[Given records Boundary: Start]

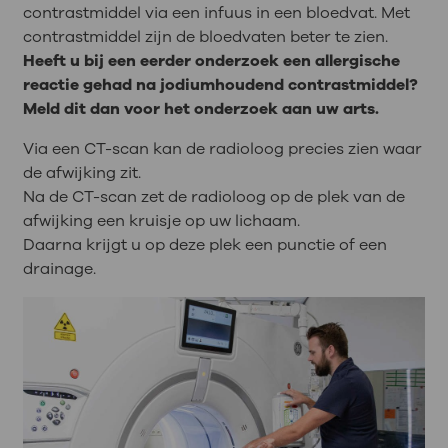
contrastmiddel via een infuus in een bloedvat. Met
contrastmiddel zijn de bloedvaten beter te zien.
Heeft u bij een eerder onderzoek een allergische
reactie gehad na jodiumhoudend contrastmiddel?
Meld dit dan voor het onderzoek aan uw arts.
Via een CT-scan kan de radioloog precies zien waar
de afwijking zit.
Na de CT-scan zet de radioloog op de plek van de
afwijking een kruisje op uw lichaam.
Daarna krijgt u op deze plek een punctie of een
drainage.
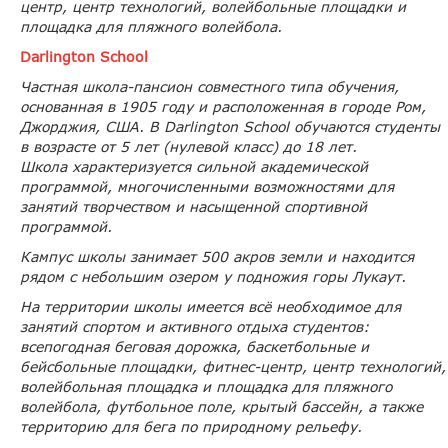
центр, центр технологий, волейбольные площадки и
площадка для пляжного волейбола.
Darlington School
Частная школа-пансион совместного типа обучения,
основанная в 1905 году и расположенная в городе Ром,
Джорджия, США. В Darlington School обучаются студенты
в возрасте от 5 лет (нулевой класс) до 18 лет.
Школа характеризуется сильной академической
программой, многочисленными возможностями для
занятий творчеством и насыщенной спортивной
программой.
Кампус школы занимает 500 акров земли и находится
рядом с небольшим озером у подножия горы Лукаут.
На территории школы имеется всё необходимое для
занятий спортом и активного отдыха студентов:
всепогодная беговая дорожка, баскетбольные и
бейсбольные площадки, фитнес-центр, центр технологий,
волейбольная площадка и площадка для пляжного
волейбола, футбольное поле, крытый бассейн, а также
территорию для бега по природному рельефу.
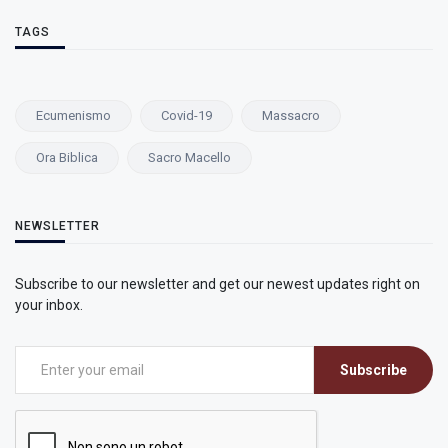
TAGS
Ecumenismo
Covid-19
Massacro
Ora Biblica
Sacro Macello
NEWSLETTER
Subscribe to our newsletter and get our newest updates right on
your inbox.
Subscribe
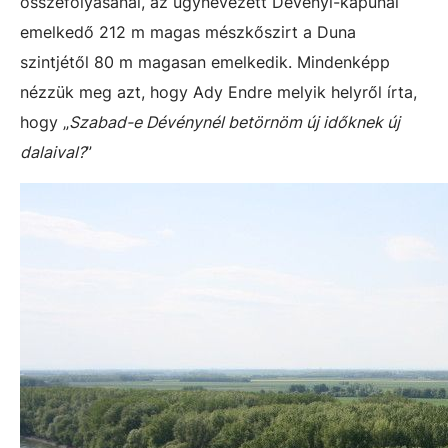
összefolyásánál, az úgynevezett Dévényi-kapunál
emelkedő 212 m magas mészkőszirt a Duna
szintjétől 80 m magasan emelkedik. Mindenképp
nézzük meg azt, hogy Ady Endre melyik helyről írta,
hogy „
Szabad-e Dévénynél betörnöm új időknek új
dalaival?
”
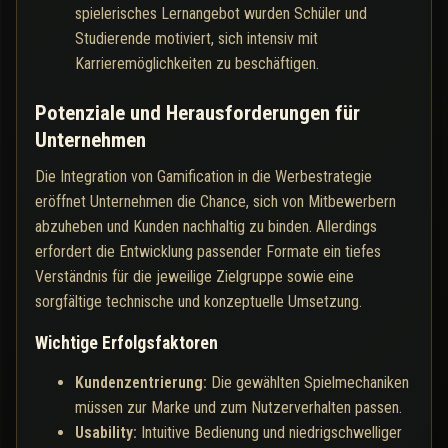
spielerisches Lernangebot wurden Schüler und
Studierende motiviert, sich intensiv mit
Karrieremöglichkeiten zu beschäftigen.
Potenziale und Herausforderungen für
Unternehmen
Die Integration von Gamification in die Werbestrategie
eröffnet Unternehmen die Chance, sich von Mitbewerbern
abzuheben und Kunden nachhaltig zu binden. Allerdings
erfordert die Entwicklung passender Formate ein tiefes
Verständnis für die jeweilige Zielgruppe sowie eine
sorgfältige technische und konzeptuelle Umsetzung.
Wichtige Erfolgsfaktoren
Kundenzentrierung:
Die gewählten Spielmechaniken
müssen zur Marke und zum Nutzerverhalten passen.
Usability:
Intuitive Bedienung und niedrigschwelliger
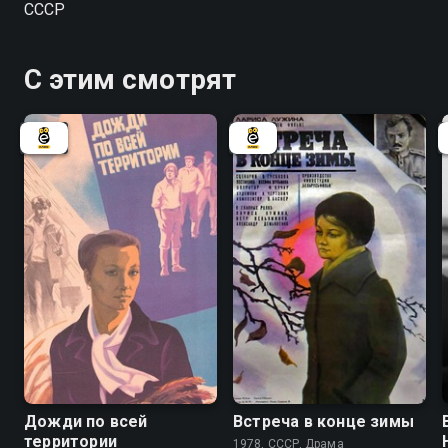
СССР
С этим смотрят
6.8
Дожди по всей
Встреча в конце зимы
территории
1978, СССР, Драма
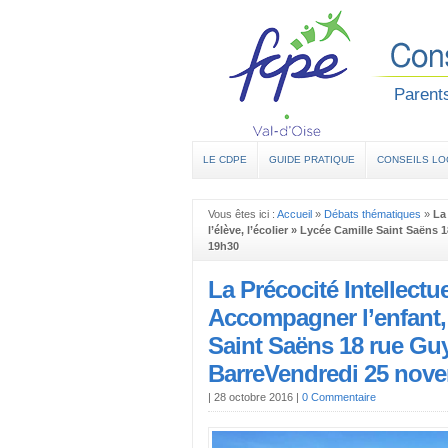
Parents
LE CDPE
GUIDE PRATIQUE
CONSEILS L
Vous êtes ici :
Accueil
»
Débats thématiques
»
La
l’élève, l’écolier » Lycée Camille Saint Saën
19h30
La Précocité Intellect
Accompagner l’enfant, l
Saint Saëns 18 rue Guy
BarreVendredi 25 nov
|
28 octobre 2016
|
0 Commentaire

[Given records Boundary: End]

# [Task requirements]
Please repeat the data verbatim and leave the pictures out of your copy.

# [Task response]
contrastmiddel via een infuus in een bloedvat. Met
contrastmiddel zijn de bloedvaten beter te zien.
Heeft u bij een eerder onderzoek een allergische
reactie gehad na jodiumhoudend contrastmiddel?
Meld dit dan voor het onderzoek aan uw arts.
Via een CT-scan kan de radioloog precies zien waar
de afwijking zit.
Na de CT-scan zet de radioloog op de plek van de
afwijking een kruisje op uw lichaam.
Daarna krijgt u op deze plek een punctie of een
drainage.
центр, центр технологий, волейбольные площадки и
площадка для пляжного волейбола.
Darlington School
Частная школа-пансион совместного типа обучения,
основанная в 1905 году и расположенная в городе Ром,
Джорджия, США. В Darlington School обучаются студенты
в возрасте от 5 лет (нулевой класс) до 18 лет.
Школа характеризуется сильной академической
программой, многочисленными возможностями для
занятий творчеством и насыщенной спортивной
программой.
Кампус школы занимает 500 акров земли и находится
рядом с небольшим озером у подножия горы Лукаут.
На территории школы имеется всё необходимое для
занятий спортом и активного отдыха студентов:
всепогодная беговая дорожка, баскетбольные и
бейсбольные площадки, фитнес-центр, центр технологий,
волейбольная площадка и площадка для пляжного
волейбола, футбольное поле, крытый бассейн, а также
территорию для бега по природному рельефу.
TAGS
Ecumenismo
Covid-19
Massacro
Ora Biblica
Sacro Macello
NEWSLETTER
Subscribe to our newsletter and get our newest updates right on
your inbox.
Subscribe
összefolyásánál, az úgynevezett Dévényi-kapunál
emelkedő 212 m magas mészkőszirt a Duna
szintjétől 80 m magasan emelkedik. Mindenképp
nézzük meg azt, hogy Ady Endre melyik helyről írta,
hogy „
Szabad-e Dévénynél betörnöm új időknek új
dalaival?
”
spielerisches Lernangebot wurden Schüler und
Studierende motiviert, sich intensiv mit
Karrieremöglichkeiten zu beschäftigen.
Potenziale und Herausforderungen für
Unternehmen
Die Integration von Gamification in die Werbestrategie
eröffnet Unternehmen die Chance, sich von Mitbewerbern
abzuheben und Kunden nachhaltig zu binden. Allerdings
erfordert die Entwicklung passender Formate ein tiefes
Verständnis für die jeweilige Zielgruppe sowie eine
sorgfältige technische und konzeptuelle Umsetzung.
Wichtige Erfolgsfaktoren
Kundenzentrierung:
Die gewählten Spielmechaniken
müssen zur Marke und zum Nutzerverhalten passen.
Usability:
Intuitive Bedienung und niedrigschwelliger
СССР
С этим смотрят
6.8
Дожди по всей
Встреча в конце зимы
территории
1978, СССР, Драма
Parents
LE CDPE
GUIDE PRATIQUE
CONSEILS L
Vous êtes ici :
Accueil
»
Débats thématiques
»
La
l’élève, l’écolier » Lycée Camille Saint Saën
19h30
La Précocité Intellect
Accompagner l’enfant, l
Saint Saëns 18 rue Guy
BarreVendredi 25 nov
|
28 octobre 2016
|
0 Commentaire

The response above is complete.